Depuis plusieurs années, à travers par exemple la tendance du « mix en match » en déco, le mélange de genre, d’époques, d’usages qu’on avait préalablement décidé de ne pas mélanger, est en marche. On ne s’interdit plus rien, on ouvre des yeux nouveaux sur le métissage, l’association des contraires, on remet en cause un ordre établi on ne sait plus trop pourquoi ni par qui, et ces nouvelles combinaisons viennent peut-être déterminer le style de notre époque, faute de création.
hybridité et tiers lieu
Le concept de « tiers lieu » tel que l’entend Ray Oldenburg (depuis 1989), très à la mode en ce moment, propose un lieu de rencontre comme un terrain neutre, ouvert, accommodant et accessible, prolongation de la maison dont le but est de favoriser les échanges. On y trouve des services, de la restauration, on peut y travailler, y manger. L’hôtellerie telle qu’elle se développe actuellement, cad en étant autant un lieu de vie pour les voisins qu’un dortoir pour les voyageurs, va plus loin en permettant en plus de dormir sur place.
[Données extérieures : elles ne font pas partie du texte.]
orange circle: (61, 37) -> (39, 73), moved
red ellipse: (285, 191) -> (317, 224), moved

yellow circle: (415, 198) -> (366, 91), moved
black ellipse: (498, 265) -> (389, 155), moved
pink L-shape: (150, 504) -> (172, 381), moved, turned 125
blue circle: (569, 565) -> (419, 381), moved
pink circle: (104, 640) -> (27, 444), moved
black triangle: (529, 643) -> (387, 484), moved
La chaine d’hôtel EKLO, dont je réalise l’architecture d’intérieur, propose non seulement d’héberger pour la nuit des voyageurs seuls, en couple, famille en groupe dans des typologies de chambres particulières (de la chambre single à la duo, famille au dortoir), en leur proposant généreusement une cuisine comme à la maison à dispo, mais aussi d’accueillir ses voisins dans son restaurant, tour à tour coworking, salle de concert, de réunion, d’apéro … toutes les plages horaires sont vivantes, tout les espaces sont occupés et le local se mélange au voyageur. On appelle ça un lieu de Vie.
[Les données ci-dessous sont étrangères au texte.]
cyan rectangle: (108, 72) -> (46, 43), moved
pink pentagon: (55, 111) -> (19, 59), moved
La tendance à venir semble donc être à l’hybridité, à la globalisation des usages qui font la vie quotidienne dans UN lieu qui proposerait sa manière d’occuper tous les usages, toutes les plages horaires, et leur multiplication, qui permet paradoxalement de passer d’un lieu à l’autre, afin de bannir toute possibilité d’ennui.
LA table, un symbole
Un meuble, très cher à mon cœur, me semble être le symbole de la mixité : la TABLE. Un plateau de taille variable, un pied, et des usages. Un allié flexible et accueillant, sur lequel on mange, on travaille, on débat, on emballe, on sert, on empile, qu’on débarrasse pour retrouver une page blanche. La hauteur elle aussi varie, des 72 cm classiques au mange debout comptoir, en passant par les hauteurs intermédiaires du plan de travail. A la maison, elle s’est transformée en bureau pendant le confinement, au resto on y mange autant qu’on y travaille. La table nous sépare autant qu’elle nous relie, mais elle est toujours un point de ralliement.